He bowed his head in his hands. Judgment had at last descended on him for the sins of his youth; for he had erred grievously. All the misery he had endured since then had been but a preparation for the blow that had now fallen. It would be easy to go to her to-morrow and say: “I deceived you last night. The woman you saw was your mother.” But he knew he would never be able to say it. He must pay the great penalty.

He paid it the next day when he called humbly to see her. She received him dutifully and gave him her cheek to kiss, but he felt her shrink from him and read the anguished condemnation in her eyes. He saw, too, for he was quick at such things, how her glance took in, for the first time in her life, his worn black clothes, his frayed linen, his genteel shabbiness, a grotesque contrast to the air of wealth in which she found herself. And he knew that she had no mean thoughts but was pierced to the heart by the discovery; for she turned her head aside and bit her lip, so that he should not guess.

“I should like to tell you what I have done,” said he, after some desultory and embarrassed talk about Lucilla. “I have telegraphed to Chartres and Brantôme to say that you are safe and sound, and I have written to your Uncle Gaspard about Lucien Viriot. You will never hear of the matter again, unless your Aunt Clothilde goes to Brantôme, which I very much doubt.”

“Thank you, father,” said Félise, and the commonplace words sounded cold in her ears. She was delivered, she knew, from the nightmare of the past few weeks; but she found little joy in her freedom. Then she asked:

“Have you told Uncle Gaspard why I ran away from Aunt Clothilde?”
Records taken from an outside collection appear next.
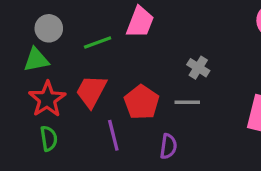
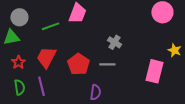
red star: (47, 99) -> (18, 62), size x0.6
purple line: (113, 135) -> (41, 86), moved

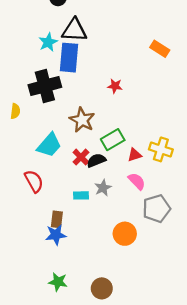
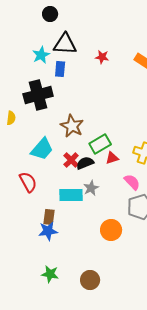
blue rectangle: (69, 58) -> (60, 69), size x0.6
red star: (115, 86) -> (102, 57), moved
red triangle: (135, 155) -> (112, 158), moved
pink semicircle: (137, 181) -> (132, 182), moved
cyan rectangle: (81, 195) -> (71, 195), size x1.6

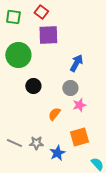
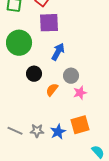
blue arrow: (76, 63) -> (58, 52), moved
orange semicircle: (54, 114) -> (52, 90), moved
blue star: (57, 153) -> (58, 132), moved

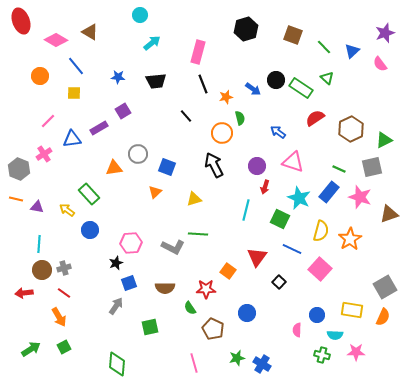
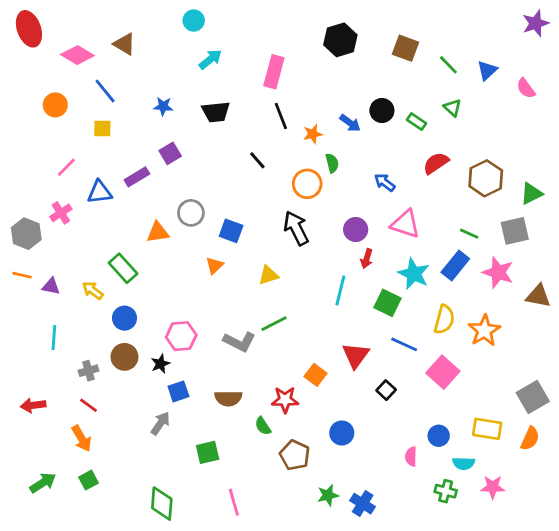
purple star: (385, 33) -> (536, 23), moved
green rectangle: (301, 88) -> (417, 122), size x0.6
brown triangle: (389, 214) -> (538, 296), turned 30
green line: (198, 234) -> (274, 324), turned -30
brown circle: (42, 270) -> (124, 357), moved
pink line: (194, 363) -> (234, 502), moved

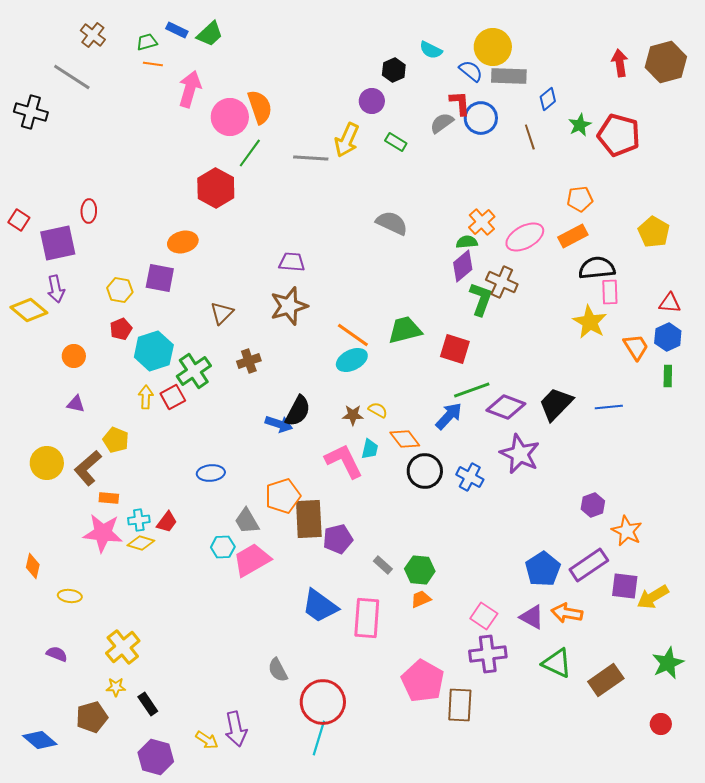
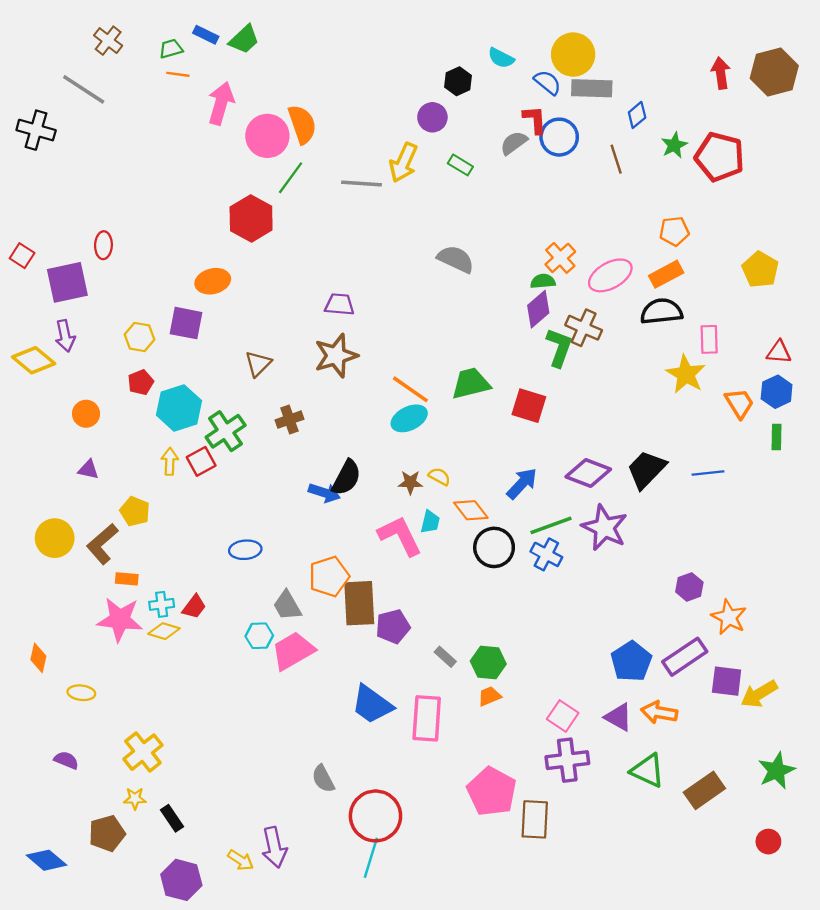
black semicircle: (597, 268) -> (661, 311), moved
green line: (472, 390) -> (551, 525), moved

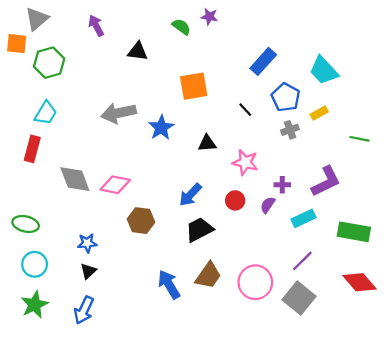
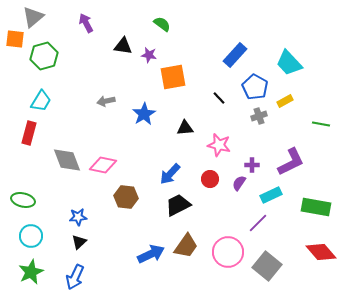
purple star: (209, 17) -> (149, 55), moved
gray arrow: (119, 113) -> (106, 101), size x0.6
purple line: (302, 261) -> (258, 223), moved
blue arrow: (169, 284) -> (151, 254), turned 96

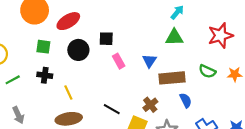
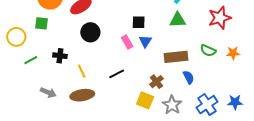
black square: (106, 39) -> (139, 22), moved
green square: (43, 47) -> (42, 23), moved
blue triangle: (149, 61) -> (145, 41), moved
black line: (112, 109) -> (117, 74), moved, turned -56
gray arrow: (18, 115) -> (48, 93), moved, turned -42

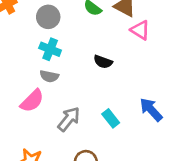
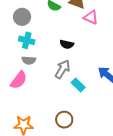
gray arrow: (69, 119) -> (63, 69), moved

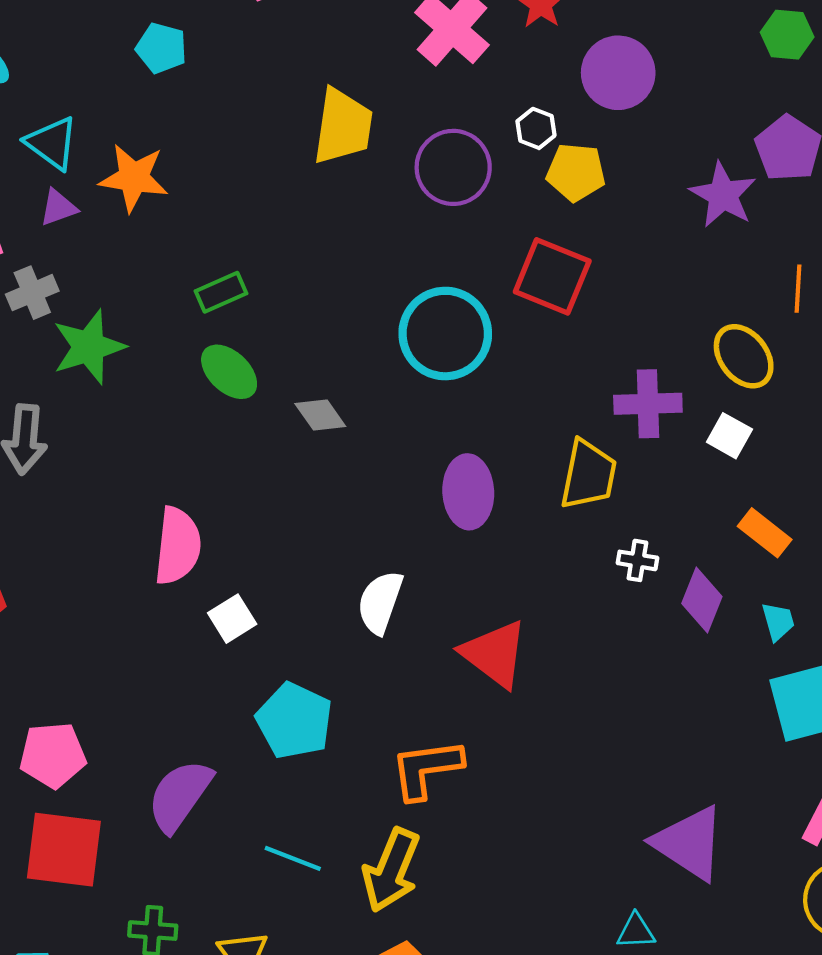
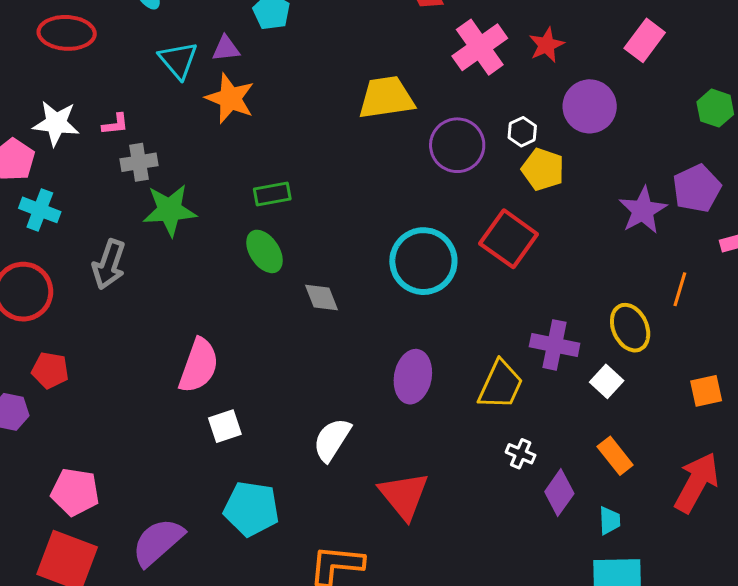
yellow trapezoid: (343, 126) -> (386, 98), turned -120
purple triangle: (58, 208) -> (226, 49), moved
cyan pentagon: (294, 721) -> (251, 509), turned -30

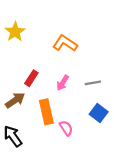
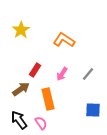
gray line: (93, 83) -> (88, 74), turned -40
blue square: (99, 113) -> (93, 110), moved, turned -35
pink semicircle: (66, 128) -> (41, 123), moved

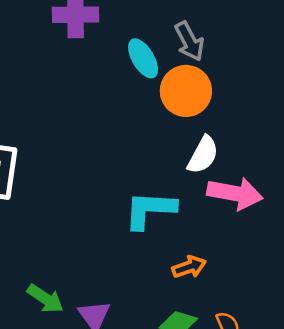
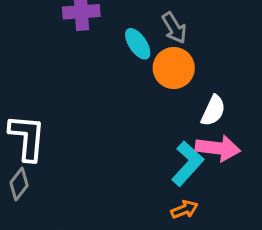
white semicircle: (203, 155) -> (213, 111), moved
cyan L-shape: (150, 210) -> (187, 164), moved, turned 132

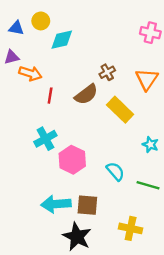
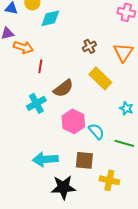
brown semicircle: (86, 94) -> (63, 88), moved
pink hexagon: (72, 160) -> (73, 121), moved
brown square: (87, 205) -> (84, 160), moved
black star: (77, 237) -> (63, 187), turned -30

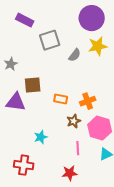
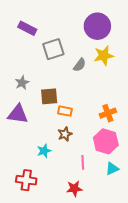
gray star: (11, 64) -> (22, 83), moved
brown square: (33, 85) -> (49, 96), moved
orange cross: (88, 101) -> (108, 113), moved
brown star: (74, 121) -> (65, 134), moved

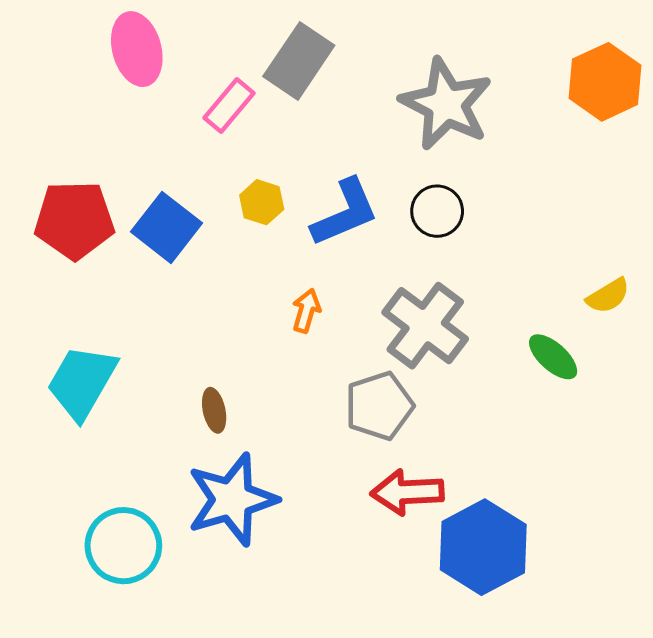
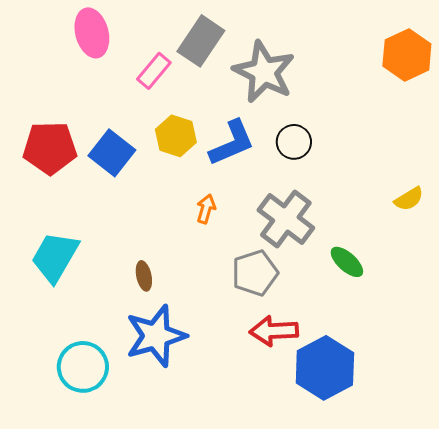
gray star: (446, 104) -> (264, 72), moved
yellow hexagon: (262, 202) -> (176, 136), size x1.4
green ellipse: (553, 357) -> (347, 262), moved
“Enough, dear, for him to understand. He will ask you no questions, so you needn’t tell him anything.”

“Won’t that be ungrateful? I have treated him ungratefully enough already.”

Fortinbras stretched out his hand to lay it caressingly on her head, as he had done all her life, but, remembering, withdrew it, with a sigh.

“Your uncle is the best and truest man I have ever met,” said he. “And he loves you dearly and you love him—and with love ingratitude can’t exist. Tell him whatever you find in your heart. But there is one thing you need never tell him—what you saw in the Rue Maugrabine last night. I have done so already. In this way there will be nothing secret between you.”

She sat with tense young face, looking at her hands. Again she saw the squalid virago. She would see her till her dying day. To no one on earth could she speak of her.